Deconstruct Baidu Smart Cloud Qianfan AppBuilder and foresee the next generation of large model applications

2024.01.10

Guest | Chairman of Baidu Intelligent Cloud Technology Committee Sun Ke

Written by | Yun Zhao

In 2023, if global technology is compared to a powerful and passionate symphony, then large models will undoubtedly become the most exciting theme. Different from the fierce competition narrative of several giants in overseas large models chasing each other, it seems that Baidu is enough for the development and innovation trajectory of domestic large models.

The difference between a leader and a follower is innovation. Since the release of Wen Xinyiyan on March 16, Baidu has been racing forward on the large model track, far ahead. From the openness of Wenxin products to the whole society, the launch of the plug-in matrix, to the official release of Wenxin Yiyan 4.0 in October, which is comparable to or even partially surpasses GPT4, and the proposal of AI native applications, every step has become a benchmark for China's large model innovation. .

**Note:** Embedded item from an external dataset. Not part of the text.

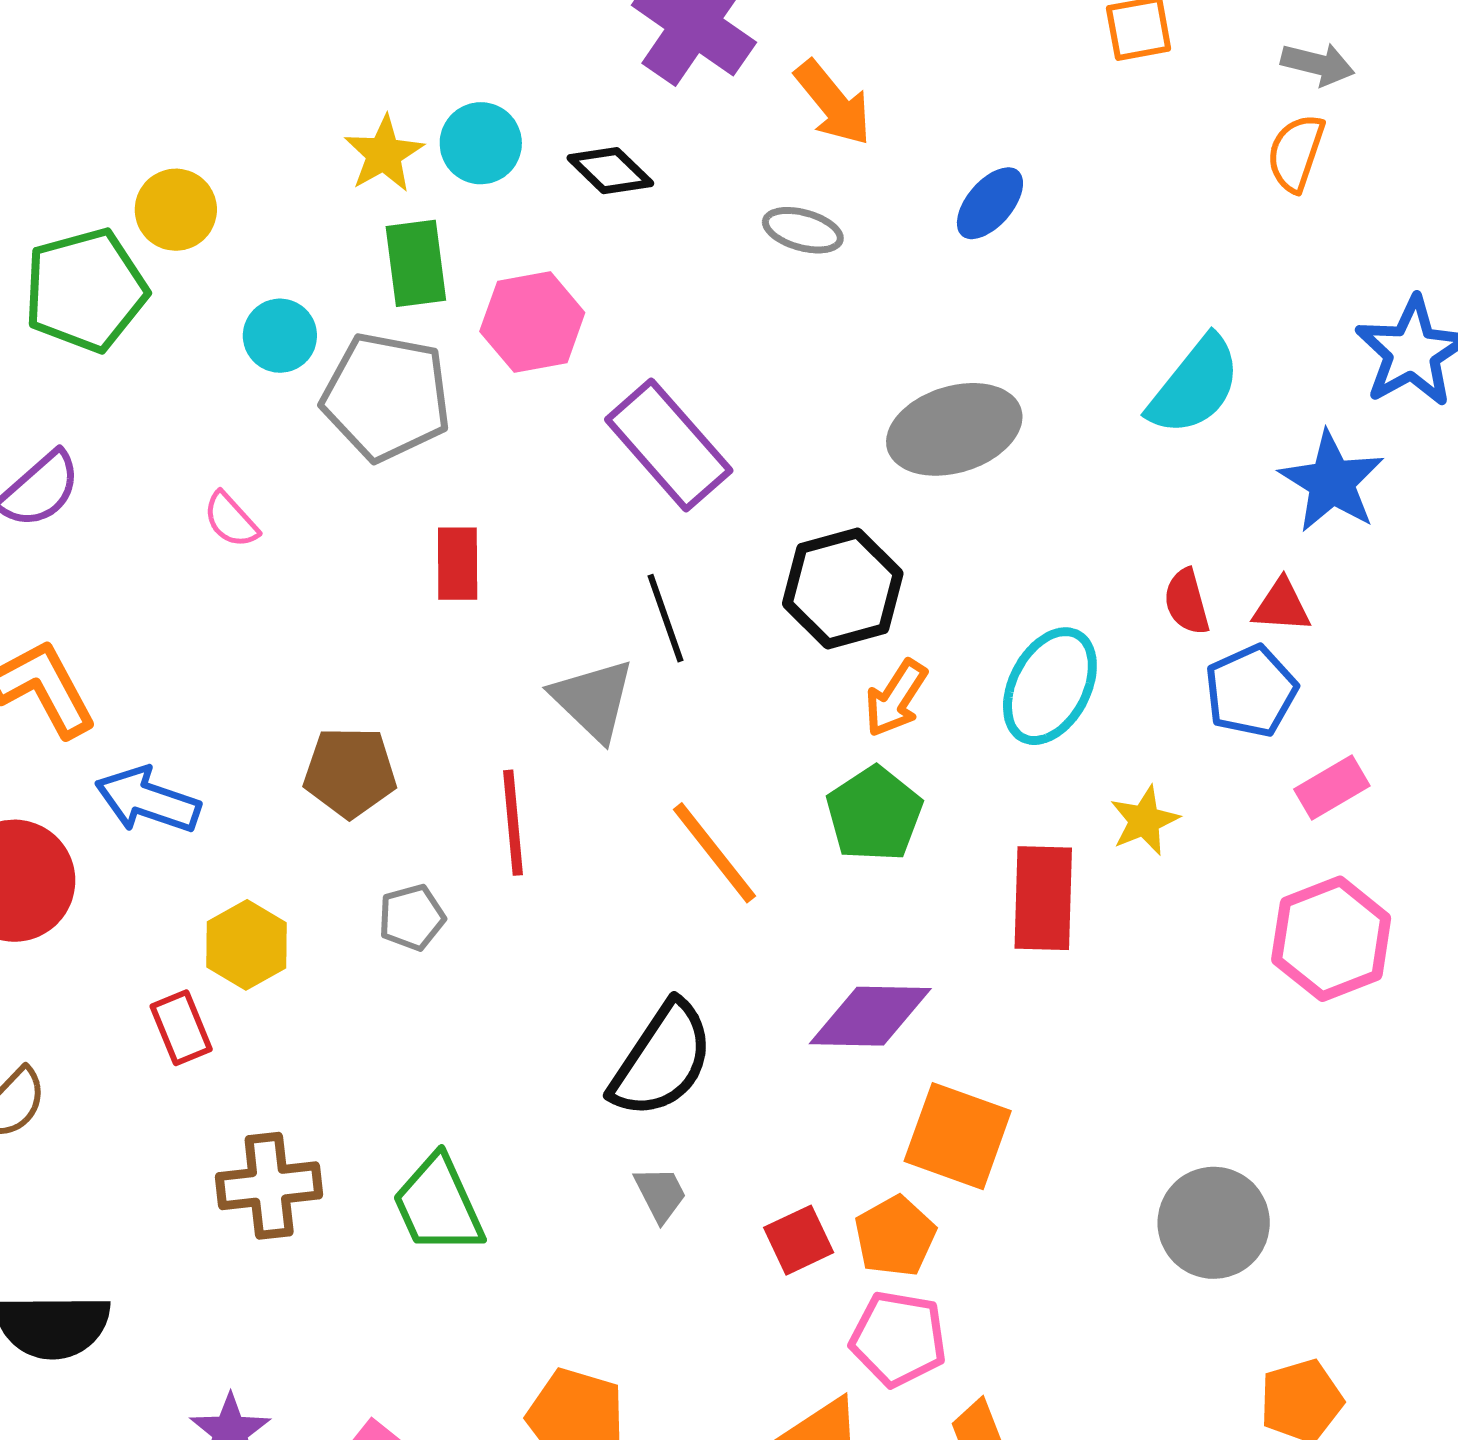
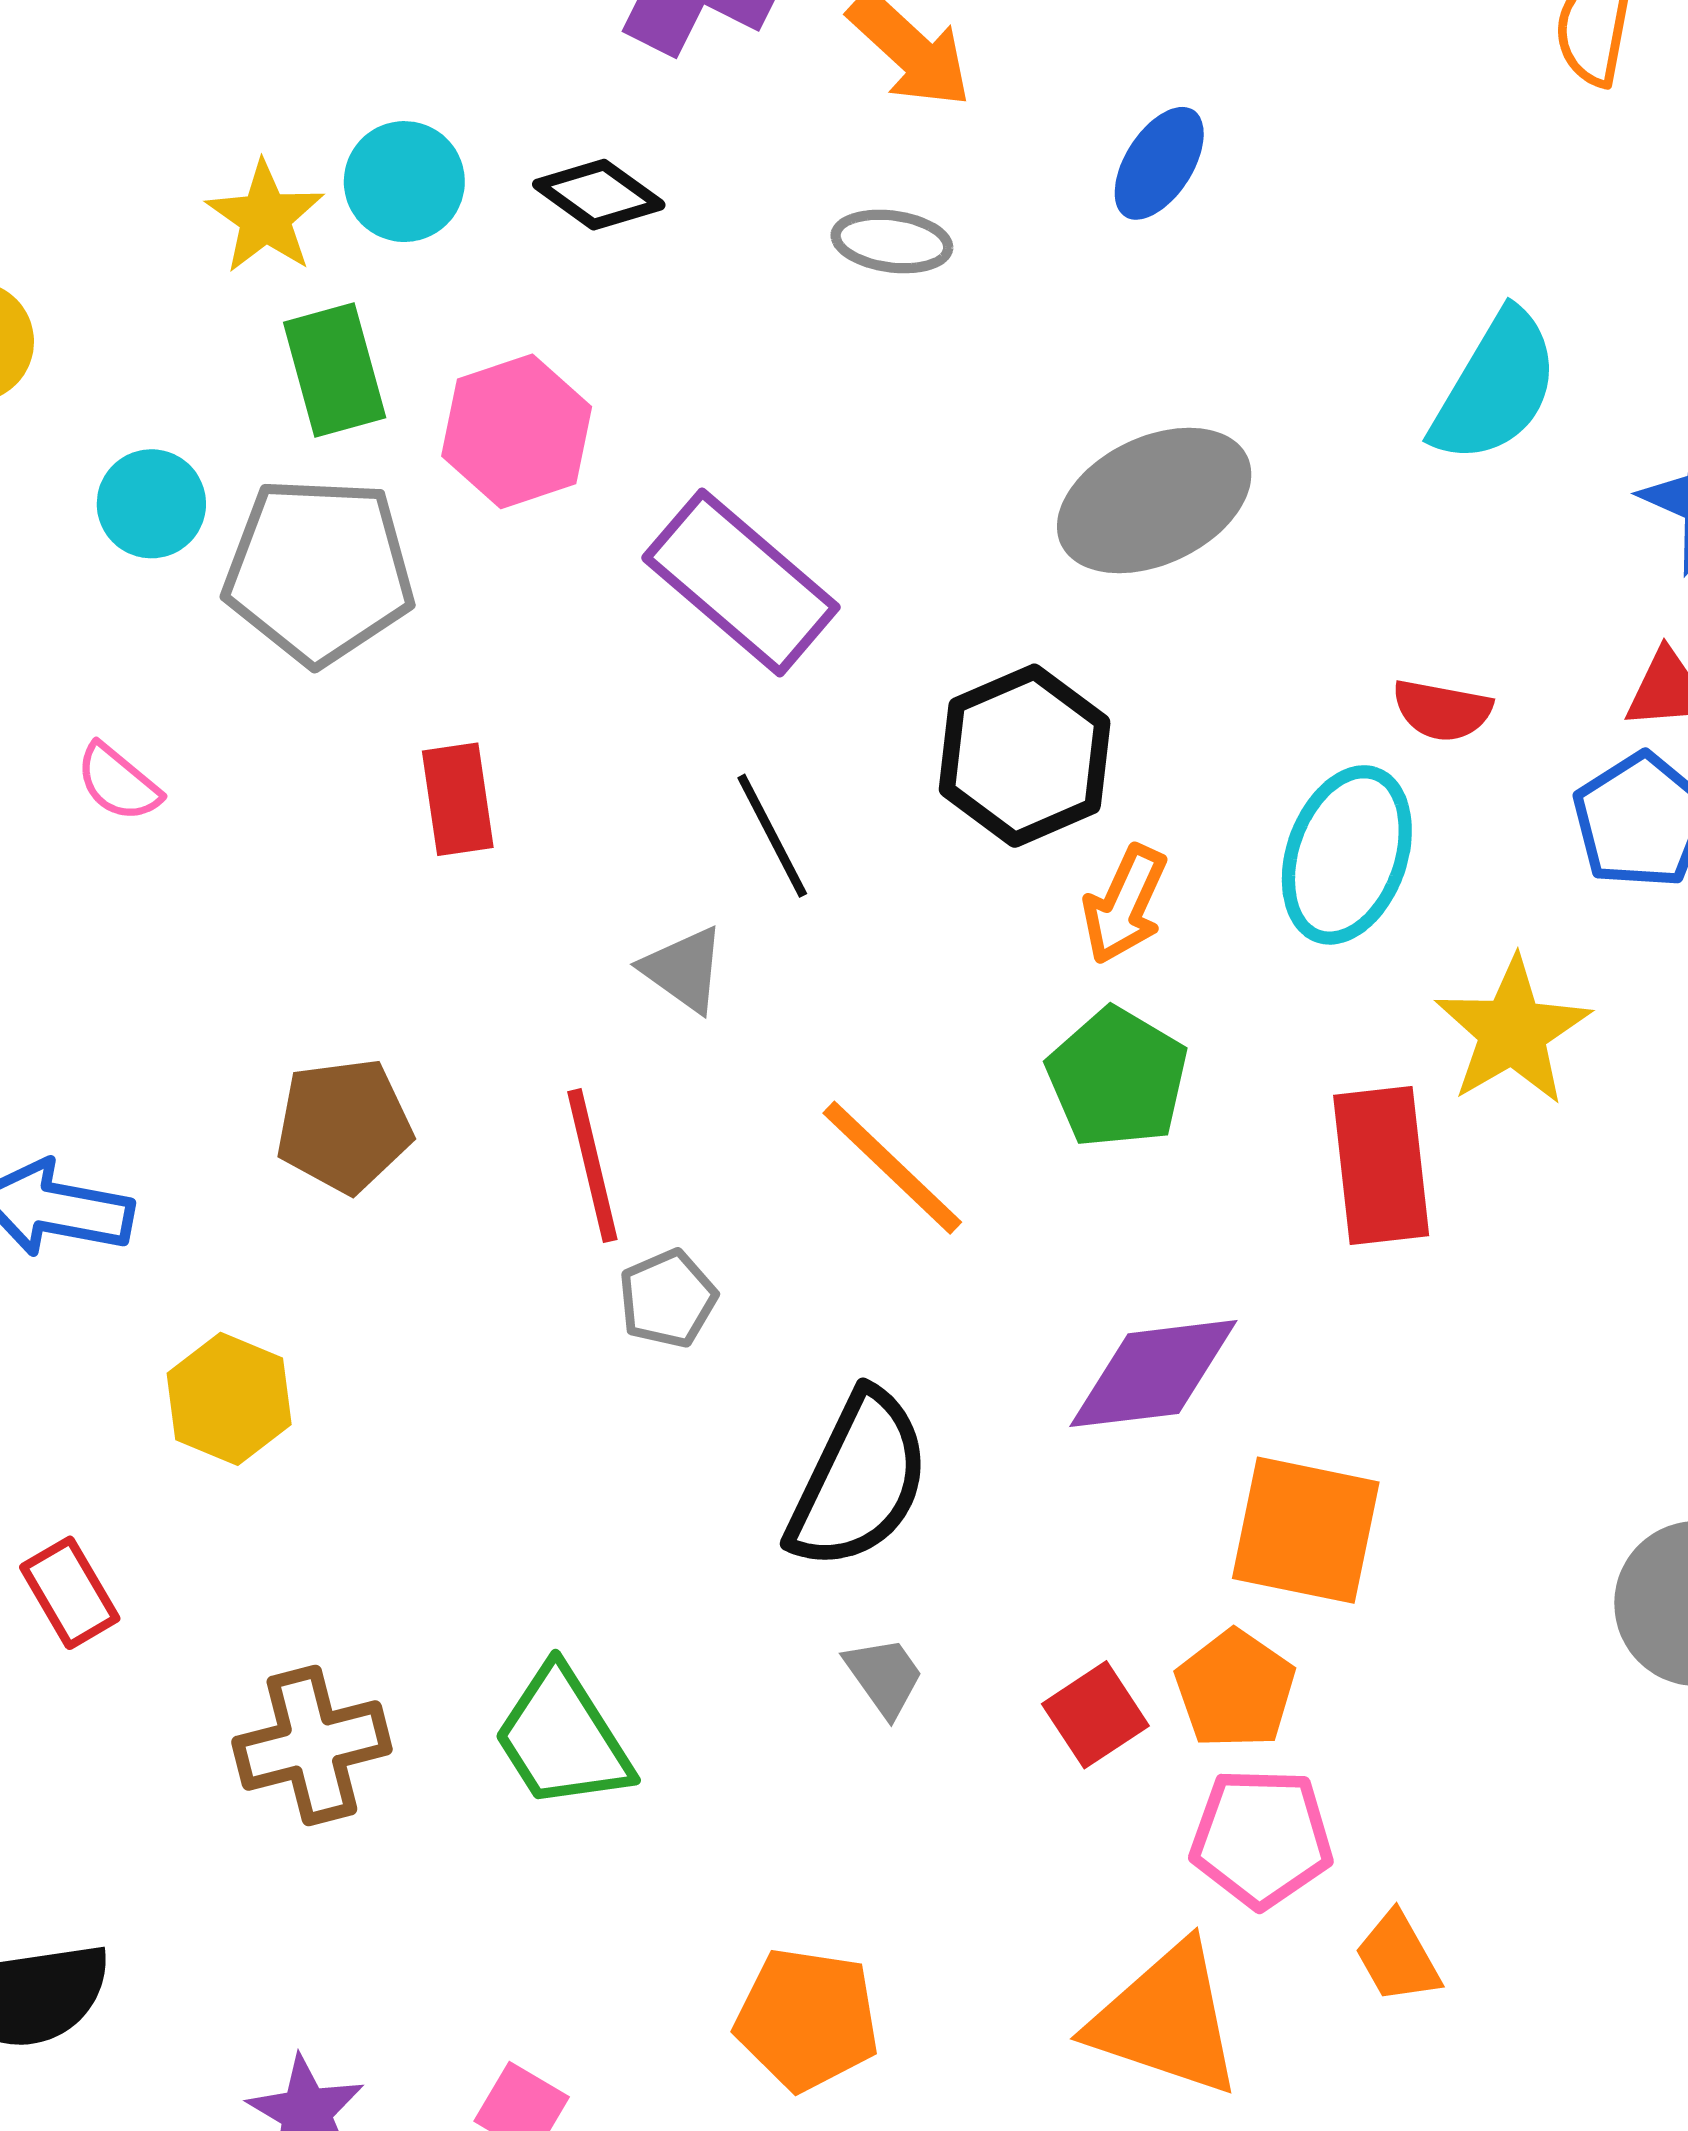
red semicircle: (1187, 602) -> (1442, 710), moved, turned -56
gray triangle: (593, 700) -> (684, 970), size x0.7
yellow star: (1144, 820) -> (1513, 1031), size x1.5
gray pentagon: (412, 917) -> (668, 1299), moved
red rectangle: (181, 1028) -> (70, 1593), moved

However, innovation never ends. As people are thinking hard about how to welcome 2024, the year of the explosion of AI native applications, Baidu once again allowed the industry to witness the power of the siphon effect: On December 20, at the 2023 Baidu Cloud Intelligence Conference·Intelligent Computing Conference On the Internet, Baidu made a big move and announced that Baidu Smart Cloud Qianfan AppBuilder, an AI native application development workbench, is fully open for service.

Seven days later, 51CTO was fortunate enough to be invited to the Baidu Building to interview Sun Ke, chairman of the Baidu Intelligent Cloud Technology Committee, who demonstrated how to build AI native applications in minutes at the Intelligent Computing Conference.

Innovation is a process of observation and verification

The launch of AppBuilder, "Overall, this is a process of observation and verification."

When thinking back on the development process of this development platform, Sun Ke summed it up in this simple sentence. After further questioning, the story behind it emerged.

"Because within Baidu, we have been making various application attempts around large models. In the process, we gradually discovered that its application architecture and some functions are similar. And as the capabilities based on EB4 are gradually reflected, We then found that this capability could be implemented as a layered architecture."

It was previously reported that through the Wenxin large model, a certain customer even developed the official customer service website in three minutes. "We observed this trend one or two months in advance and determined around August that this was a direction worth advancing. We then started building the platform and product and demonstrated the prototype at the World Congress in October . Then, the product structure and concept were further sorted out, and it was officially opened on December 20."

A development tool that greatly lowers the threshold for AI native applications was born in this process of observation and verification.

What AI native applications look like in Baidu’s eyes

Just as cloud computing evolves like cloud native, when "application + AI" moves towards AI native applications, what exactly has changed?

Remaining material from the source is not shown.